[Saved data entries]
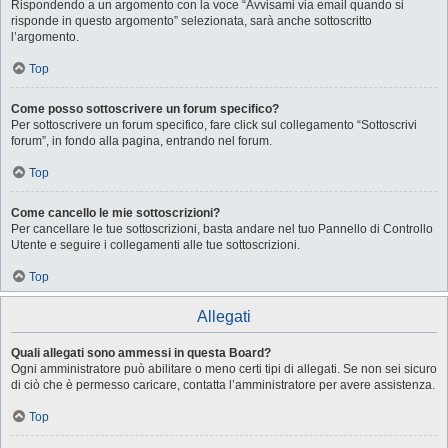
Rispondendo a un argomento con la voce “Avvisami via email quando si
risponde in questo argomento” selezionata, sarà anche sottoscritto
l’argomento.
Top
Come posso sottoscrivere un forum specifico?
Per sottoscrivere un forum specifico, fare click sul collegamento “Sottoscrivi
forum”, in fondo alla pagina, entrando nel forum.
Top
Come cancello le mie sottoscrizioni?
Per cancellare le tue sottoscrizioni, basta andare nel tuo Pannello di Controllo
Utente e seguire i collegamenti alle tue sottoscrizioni.
Top
Allegati
Quali allegati sono ammessi in questa Board?
Ogni amministratore può abilitare o meno certi tipi di allegati. Se non sei sicuro
di ciò che è permesso caricare, contatta l’amministratore per avere assistenza.
Top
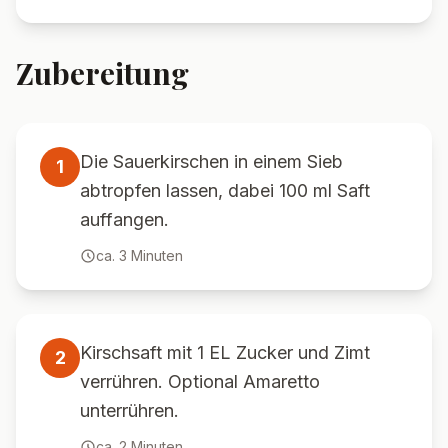
Zubereitung
Die Sauerkirschen in einem Sieb
1
abtropfen lassen, dabei 100 ml Saft
auffangen.
ca.
3
Minuten
Kirschsaft mit 1 EL Zucker und Zimt
2
verrühren. Optional Amaretto
unterrühren.
ca.
2
Minuten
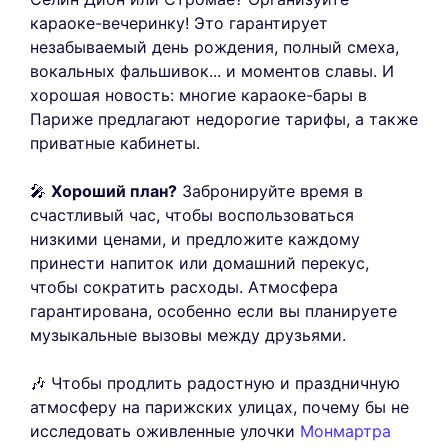
караоке-вечеринку! Это гарантирует
незабываемый день рождения, полный смеха,
вокальных фальшивок... и моментов славы. И
хорошая новость: многие караоке-бары в
Париже предлагают недорогие тарифы, а также
приватные кабинеты.
🎤
Хороший план?
Забронируйте время в
счастливый час, чтобы воспользоваться
низкими ценами, и предложите каждому
принести напиток или домашний перекус,
чтобы сократить расходы. Атмосфера
гарантирована, особенно если вы планируете
музыкальные вызовы между друзьями.
🎶 Чтобы продлить радостную и праздничную
атмосферу на парижских улицах, почему бы не
исследовать оживленные улочки
Монмартра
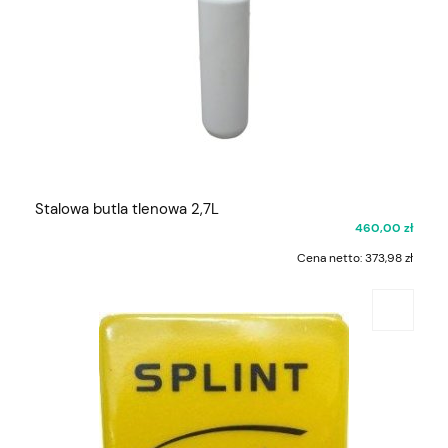
Stalowa butla tlenowa 2,7L
460,00 zł
Cena netto:
373,98 zł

Work item: Write out again, exactly, each line from the one containing "радостную и праздничную" through the last line of the entries, and omit every picture.

Answer to this exercise:
🎶 Чтобы продлить радостную и праздничную
атмосферу на парижских улицах, почему бы не
исследовать оживленные улочки
Монмартра
Stalowa butla tlenowa 2,7L
460,00 zł
Cena netto:
373,98 zł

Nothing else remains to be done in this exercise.